We un-transpose our previously calculated matrix, and dot it with the weights from our second layer, to get a new matrix of (784x512 x 512x256).T = 256x784

After normalization, we can then perform the same matplotlib magic to plot these new images, which look a little something like this:

Still not quite what we are looking for, but we can start to see different regions of the image that the network is looking for. However, the magic really happens when the nodes are pieced together in the final layer.

From the Second Hidden Layer to the Output Layer

We have now achieved a 256x784 matrix of images. Using the same process we used for layer two, we can transpose the images (again) we used previously to get a 784x256 matrix, which we can then dot with our 256x10 matrix of weights we use in our third layer to achieve a 784x10 matrix, which we can then dot one last time to get a 10x784 matrix, where each row represents what our third layer is looking for.
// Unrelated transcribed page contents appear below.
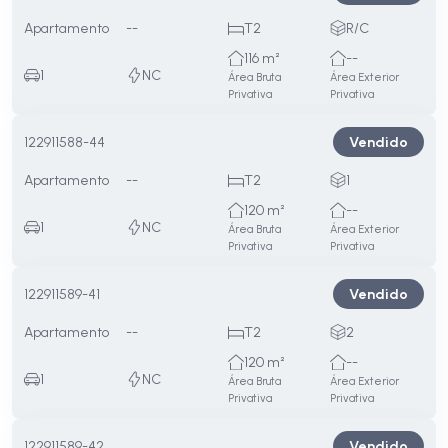
Apartamento
--
T2
R/C
116 m²
--
1
NC
Área Bruta
Área Exterior
Privativa
Privativa
Vendido
122911588-44
Apartamento
--
T2
1
120 m²
--
1
NC
Área Bruta
Área Exterior
Privativa
Privativa
Vendido
122911589-41
Apartamento
--
T2
2
120 m²
--
1
NC
Área Bruta
Área Exterior
Privativa
Privativa
Vendido
122911589-42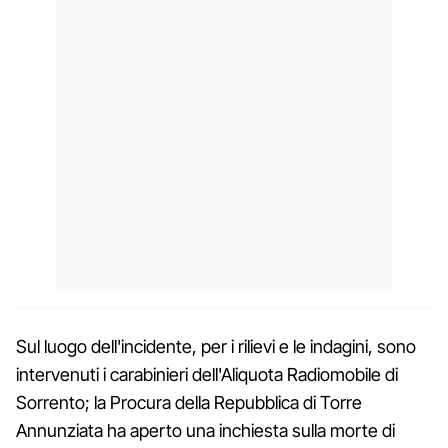
Sul luogo dell'incidente, per i rilievi e le indagini, sono
intervenuti i carabinieri dell'Aliquota Radiomobile di
Sorrento; la Procura della Repubblica di Torre
Annunziata ha aperto una inchiesta sulla morte di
Let’s take a look after training the network on 500 images (as there is a much less obvious visualization when thousands are used):

As you can see, we can somewhat make out the number each node is trying to detect! This is not only useful for seeing what the network looks for, but also understanding how it extrapolates it’s results in the first place. For example, when the network is trained on 60,000 images, an interesting pattern emerges:

The network learns that, for a large portion of the MNIST dataset used in Keras, certain areas of the images are only ever written on by one or two numbers. For example, few numbers ever reach the very bottom right of the image except for 9, and bottom left for the numbers 7 and 9, as you can see in the image below:

Sample images from the MNIST database

The reason the above images display a line towards the bottom is because it tries to “catch” any writing at the bottom, and can eliminate any number that is not a 7 or a 9. Similar patterns emerge for other numbers, which helps indicate that not only does a network need a large variety of data to gain a “more accurate” understanding, but that it will always go for the easiest route to achieve the highest accuracy.
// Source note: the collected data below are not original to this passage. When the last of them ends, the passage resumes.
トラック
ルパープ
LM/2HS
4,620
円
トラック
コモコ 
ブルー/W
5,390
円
A Multi-Layer Network Isn’t Always Needed

In addition to visualization of the network with two hidden layers, I tried to see what is possible for a network with no hidden layers to accomplish, given the same data. I tweaked the model above to only have 784 inputs and 10 outputs, a direct mapping of pixels to the expected number. Using the same process for visualizing the first hidden layer, the network produced some pleasantly surprising results:

Output nodes 0–9 visualized in a single layer network

As you can see, despite having a less complex design than the multi-layer network seen above, this visualization demonstrates the power of a single node. The network demonstrates a very clear understanding of what it believes each number “looks like”, with an (arguably) more accurate understanding than the multi-layer design. These results show the idea that more nodes doesn’t always translate to more understanding, and that the power of a network is less about the number of nodes and more about the design/data used to train.